- **Records for this task**:
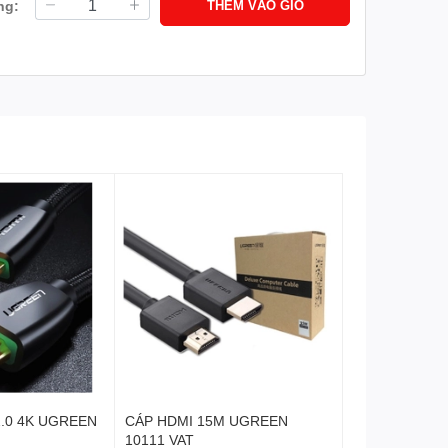
ng:
THÊM VÀO GIỎ
2.0 4K UGREEN
CÁP HDMI 15M UGREEN
10111 VAT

- **Task to complete**:
Output nothing but the entries above, exactly, once the pictures are removed.

- **Task response**:
ng:
THÊM VÀO GIỎ
2.0 4K UGREEN
CÁP HDMI 15M UGREEN
10111 VAT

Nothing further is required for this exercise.